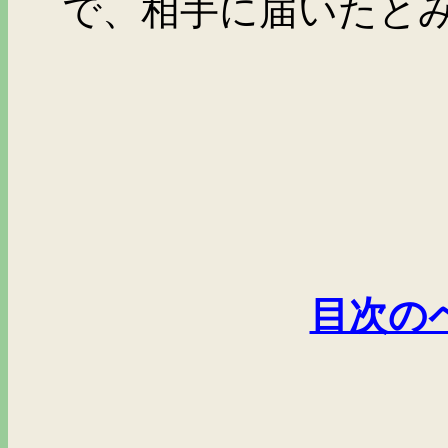
で、相手に届いたと
目次の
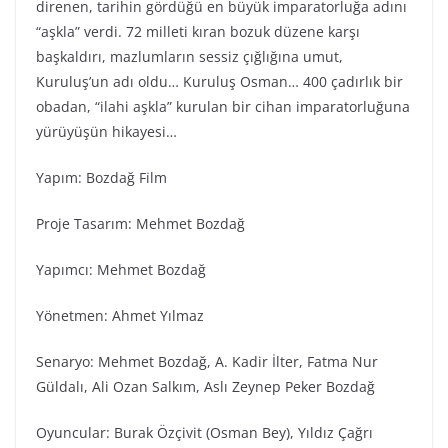
direnen, tarihin gördüğü en büyük imparatorluğa adını
“aşkla” verdi. 72 milleti kıran bozuk düzene karşı
başkaldırı, mazlumların sessiz çığlığına umut,
Kuruluş’un adı oldu… Kuruluş Osman… 400 çadırlık bir
obadan, “ilahi aşkla” kurulan bir cihan imparatorluğuna
yürüyüşün hikayesi…
Yapım: Bozdağ Fi̇lm
Proje Tasarım: Mehmet Bozdağ
Yapımcı: Mehmet Bozdağ
Yönetmen: Ahmet Yılmaz
Senaryo: Mehmet Bozdağ, A. Kadir İlter, Fatma Nur
Güldalı, Ali Ozan Salkım, Aslı Zeynep Peker Bozdağ
Oyuncular: Burak Özçivit (Osman Bey), Yıldız Çağrı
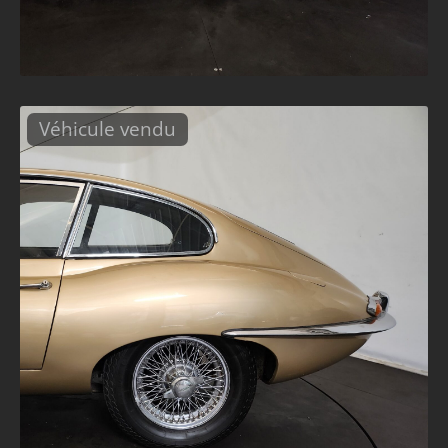
Véhicule vendu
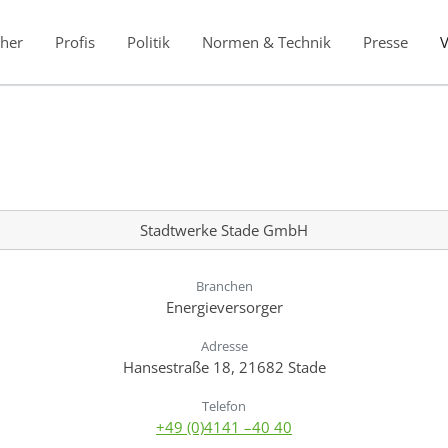
her
Profis
Politik
Normen & Technik
Presse
Stadtwerke Stade GmbH
Branchen
Energieversorger
Adresse
Hansestraße 18, 21682 Stade
Telefon
+49 (0)4141 –40 40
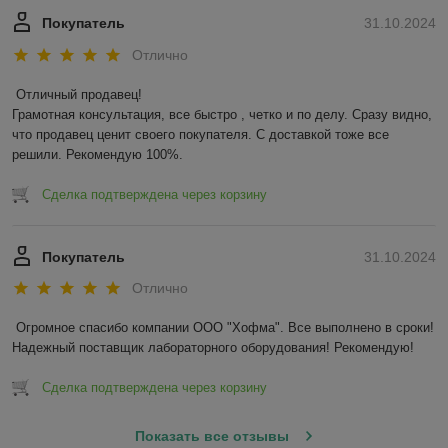
Покупатель
31.10.2024
Отлично
Отличный продавец!

Грамотная консультация, все быстро , четко и по делу. Сразу видно, 
что продавец ценит своего покупателя. С доставкой тоже все 
решили. Рекомендую 100%.
Сделка подтверждена через корзину
Покупатель
31.10.2024
Отлично
Огромное спасибо компании ООО "Хофма". Все выполнено в сроки! 
Надежный поставщик лабораторного оборудования! Рекомендую!
Сделка подтверждена через корзину
Показать все отзывы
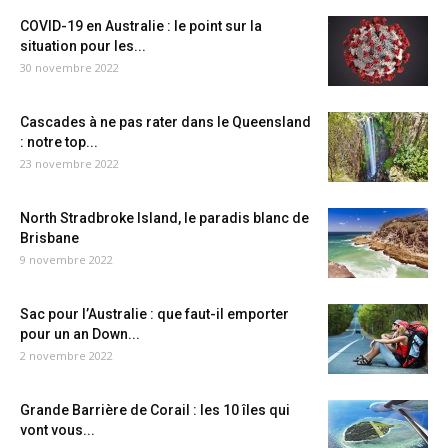
COVID-19 en Australie : le point sur la
situation pour les...
30 novembre 2022
Cascades à ne pas rater dans le Queensland
: notre top...
23 novembre 2022
North Stradbroke Island, le paradis blanc de
Brisbane
9 novembre 2022
Sac pour l’Australie : que faut-il emporter
pour un an Down...
2 novembre 2022
Grande Barrière de Corail : les 10 îles qui
vont vous...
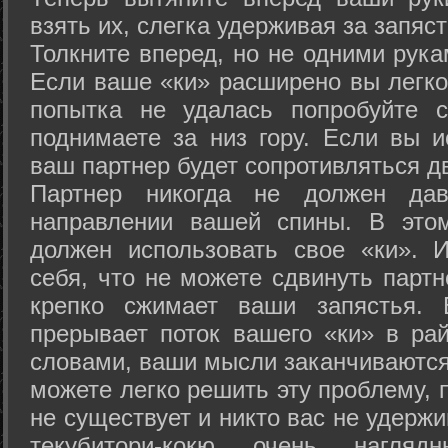
взять их, слегка удерживая за запяст
Толкните вперед, но не одними рука
Если ваше «ки» расширено вы легко
попытка не удалась попробуйте с
поднимаете за низ гору. Если вы и
ваш партнер будет сопротивляться д
Партнер никогда не должен да
направлении вашей спины. В это
должен использовать свое «ки». 
себя, что не можете сдвинуть партн
крепко сжимает ваши запястья. 
прерывает поток вашего «ки» в рай
словами, ваши мысли заканчиваются
можете легко решить эту проблему, 
не существует и никто вас не удержи
текубитори-кокю очень нагляд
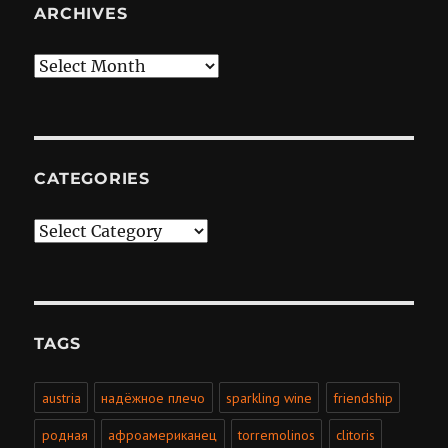
ARCHIVES
Archives
CATEGORIES
Categories
TAGS
austria
надёжное плечо
sparkling wine
friendship
родная
афроамериканец
torremolinos
clitoris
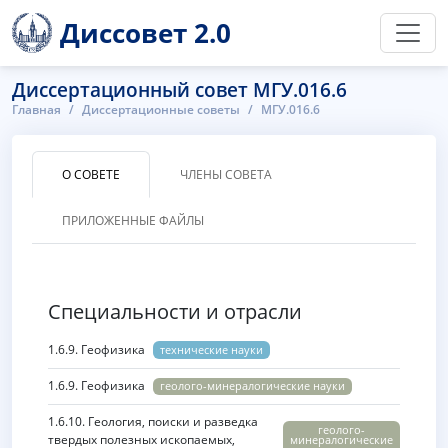
Диссовет 2.0
Диссертационный совет МГУ.016.6
Главная
Диссертационные советы
МГУ.016.6
О СОВЕТЕ
ЧЛЕНЫ СОВЕТА
ПРИЛОЖЕННЫЕ ФАЙЛЫ
Специальности и отрасли
1.6.9. Геофизика
технические науки
1.6.9. Геофизика
геолого-минералогические науки
1.6.10. Геология, поиски и разведка
геолого-
твердых полезных ископаемых,
минералогические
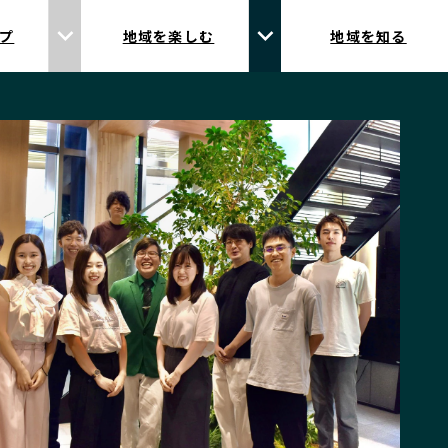
プ
地域を楽しむ
地域を知る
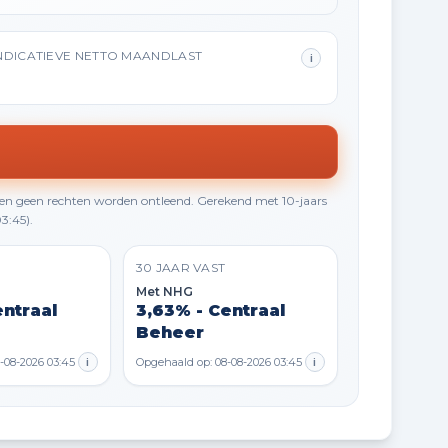
NDICATIEVE NETTO MAANDLAST
i
en geen rechten worden ontleend. Gerekend met 10-jaars
3:45).
30 JAAR VAST
Met NHG
entraal
3,63% - Centraal
Beheer
-08-2026 03:45
i
Opgehaald op: 08-08-2026 03:45
i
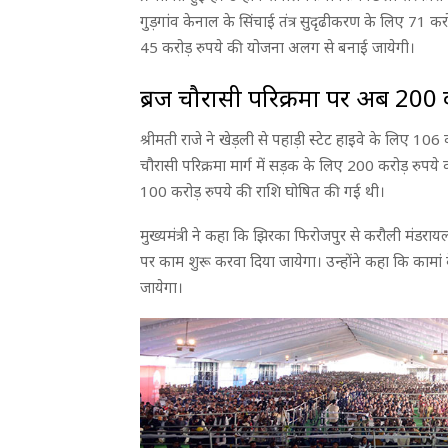
गुड़गांव केनाल के सिंचाई तंत्र सुदृढीकरण के लिए 71 क
45 करोड़ रुपये की योजना अलग से बनाई जायेगी।
ब्रज चौरासी परिक्रमा पर अब 200 कर
श्रीमती राजे ने खेड़ली से पहाड़ी स्टेट हाइवे के लिए 1
चौरासी परिक्रमा मार्ग में सड़क के लिए 200 करोड़ रुपये 
100 करोड़ रुपये की राशि घोषित की गई थी।
मुख्यमंत्री ने कहा कि झिरका फिरोजपुर से करौली मंडराय
पर काम शुरू करवा दिया जायेगा। उन्होंने कहा कि कामां के म
जायेगा।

TASK STATEMENT: Print each record as it appears above, dropping every picture from the copy.

TASK RESPONSE:
で、相手に届いたと
目次の
direnen, tarihin gördüğü en büyük imparatorluğa adını
“aşkla” verdi. 72 milleti kıran bozuk düzene karşı
başkaldırı, mazlumların sessiz çığlığına umut,
Kuruluş’un adı oldu… Kuruluş Osman… 400 çadırlık bir
obadan, “ilahi aşkla” kurulan bir cihan imparatorluğuna
yürüyüşün hikayesi…
Yapım: Bozdağ Fi̇lm
Proje Tasarım: Mehmet Bozdağ
Yapımcı: Mehmet Bozdağ
Yönetmen: Ahmet Yılmaz
Senaryo: Mehmet Bozdağ, A. Kadir İlter, Fatma Nur
Güldalı, Ali Ozan Salkım, Aslı Zeynep Peker Bozdağ
Oyuncular: Burak Özçivit (Osman Bey), Yıldız Çağrı
Véhicule vendu
her
Profis
Politik
Normen & Technik
Presse
Stadtwerke Stade GmbH
Branchen
Energieversorger
Adresse
Hansestraße 18, 21682 Stade
Telefon
+49 (0)4141 –40 40
Покупатель
31.10.2024
Отлично
Отличный продавец!

Грамотная консультация, все быстро , четко и по делу. Сразу видно, 
что продавец ценит своего покупателя. С доставкой тоже все 
решили. Рекомендую 100%.
Сделка подтверждена через корзину
Покупатель
31.10.2024
Отлично
Огромное спасибо компании ООО "Хофма". Все выполнено в сроки! 
Надежный поставщик лабораторного оборудования! Рекомендую!
Сделка подтверждена через корзину
Показать все отзывы
COVID-19 en Australie : le point sur la
situation pour les...
30 novembre 2022
Cascades à ne pas rater dans le Queensland
: notre top...
23 novembre 2022
North Stradbroke Island, le paradis blanc de
Brisbane
9 novembre 2022
Sac pour l’Australie : que faut-il emporter
pour un an Down...
2 novembre 2022
Grande Barrière de Corail : les 10 îles qui
vont vous...
взять их, слегка удерживая за запяст
Толкните вперед, но не одними рука
Если ваше «ки» расширено вы легко
попытка не удалась попробуйте с
поднимаете за низ гору. Если вы и
ваш партнер будет сопротивляться д
Партнер никогда не должен да
направлении вашей спины. В это
должен использовать свое «ки». 
себя, что не можете сдвинуть партн
крепко сжимает ваши запястья. 
прерывает поток вашего «ки» в рай
словами, ваши мысли заканчиваются
можете легко решить эту проблему, 
не существует и никто вас не удержи
текубитори-кокю очень нагляд
ARCHIVES
Archives
CATEGORIES
Categories
TAGS
austria
надёжное плечо
sparkling wine
friendship
родная
афроамериканец
torremolinos
clitoris
Диссовет 2.0
Диссертационный совет МГУ.016.6
Главная
Диссертационные советы
МГУ.016.6
О СОВЕТЕ
ЧЛЕНЫ СОВЕТА
ПРИЛОЖЕННЫЕ ФАЙЛЫ
Специальности и отрасли
1.6.9. Геофизика
технические науки
1.6.9. Геофизика
геолого-минералогические науки
1.6.10. Геология, поиски и разведка
геолого-
твердых полезных ископаемых,
минералогические
プ
地域を楽しむ
地域を知る
NDICATIEVE NETTO MAANDLAST
i
en geen rechten worden ontleend. Gerekend met 10-jaars
3:45).
30 JAAR VAST
Met NHG
entraal
3,63% - Centraal
Beheer
-08-2026 03:45
i
Opgehaald op: 08-08-2026 03:45
i
गुड़गांव केनाल के सिंचाई तंत्र सुदृढीकरण के लिए 71 क
45 करोड़ रुपये की योजना अलग से बनाई जायेगी।
ब्रज चौरासी परिक्रमा पर अब 200 कर
श्रीमती राजे ने खेड़ली से पहाड़ी स्टेट हाइवे के लिए 1
चौरासी परिक्रमा मार्ग में सड़क के लिए 200 करोड़ रुपये 
100 करोड़ रुपये की राशि घोषित की गई थी।
मुख्यमंत्री ने कहा कि झिरका फिरोजपुर से करौली मंडराय
पर काम शुरू करवा दिया जायेगा। उन्होंने कहा कि कामां के म
जायेगा।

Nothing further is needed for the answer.